Limited information and entry decision: A source of entrepreneurial overconfidence
Limited information and entry decision: A source of entrepreneurial overconfidence
Friday, October 11, 2013: 12:00 AM
This model shows how seemingly irrational behavior of new entrants can be explained by a lack of complete information. The overestimation of future earnings potential and subsequent over entry is driven by the assumption that income information containing profit levels of firms who have gone under is not accessible. Whenever an observer contemplating entry is not aware of the limited nature of information, she would be bound to overinflate her estimate of earnings potential. This result arises even though the entrant has a correct prior belief. This correct information gets distorted during Bayesian updating, involving an analysis of incomplete information. I also find that increasing the number of signals during sampling is likely to make the resulting bias worse. On the other hand, collecting information about the entire profit population (observing for several periods prior to entry) helps to reduce bias. For any agent having more precise information about prior beliefs helps, while having more precise information about current profit distributions is likely to make the bias larger.
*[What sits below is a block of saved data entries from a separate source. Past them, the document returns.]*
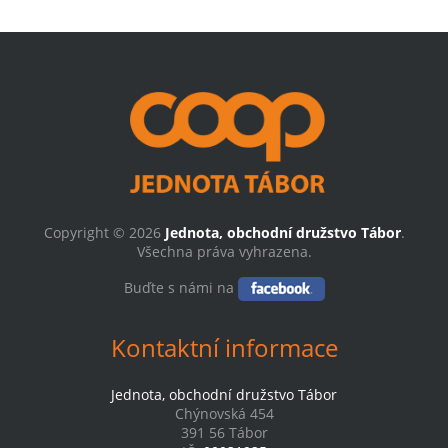
Copyright © 2026
Jednota, obchodní družstvo Tábor
.
Všechna práva vyhrazena.
Buďte s námi na
Kontaktní informace
Jednota, obchodní družstvo Tábor
Chýnovská 454
391 56 Tábor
Dynamic changes in system parameters such as the variances of prior and/or signal distributions, and the number of incumbents produce results which may explain life cycles of an industry as well as the different hazard rates observed. Empirical verification is needed where the hazard rate would serve as a dependent variable. The lifespan of an industry, number of incumbents, and quality of information should serve as independent variables. This paper serves as a pilot investigation into the role of information for the study of entrepreneurship.